Kahlon hopes the regulation, to be implemented in stages over the next six months, will cut down waiting times for the licenses, a hurdle to completing residential buildings and lower the cost of housing.
“Bureaucracy is one of the main factors that ignited the housing crisis in Israel in recent years, and this reform deals directly with the root of the problem,” Kahlon said.
According to the Bank of Israel, the average pipeline for a building project is 13 years, only two of which are spend in actual construction. The licensing represents only one step in that lengthy process.
The regulation would require all local councils to provide full, detailed information on building planning, regional guidelines and restrictions to developers, and forbid the retroactive addition of additional requirements.
Licensing will also be done through an e-government website designed to streamline information and registration processes.

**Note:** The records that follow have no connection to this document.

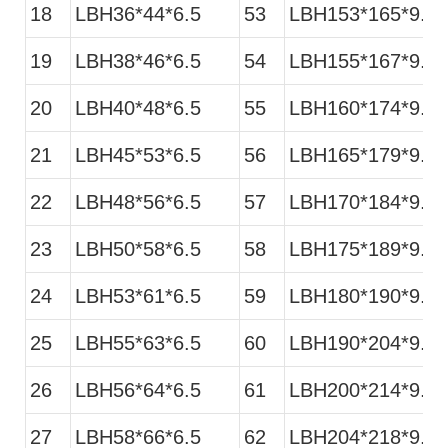
18
LBH36*44*6.5
53
LBH153*165*9.5
19
LBH38*46*6.5
54
LBH155*167*9.5
20
LBH40*48*6.5
55
LBH160*174*9.5
21
LBH45*53*6.5
56
LBH165*179*9.5
22
LBH48*56*6.5
57
LBH170*184*9.5
23
LBH50*58*6.5
58
LBH175*189*9.5
24
LBH53*61*6.5
59
LBH180*190*9.5
25
LBH55*63*6.5
60
LBH190*204*9.5
26
LBH56*64*6.5
61
LBH200*214*9.5
27
LBH58*66*6.5
62
LBH204*218*9.5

But the ministry urged patience among builders as well, especially as the website is being set up.
“As with any new online system, there will be problems in the early stages of its launch, and we therefore ask the public to update us about every mistake so that we can take care of it right away,” said Binat Schwartz, director of the ministry’s planning authority.
The NIS 120 million initiative aims to reduce the time frame for obtaining a building permit to 45 days for some types of building. But critics said the reform does not go far enough.
Moshe Raz-Cohen, a partner at the Tel Aviv law firm Raz-Cohen, Prashker & Co. which specializes in real estate, said the new regulations won’t affect many real estate permit requests.
“I would estimate that 80 percent of the requests for significant construction permits include benefit requests,” he said.
Permits applications with benefit requests, he explained, still have to be approved by a committee that is not subject to timetables.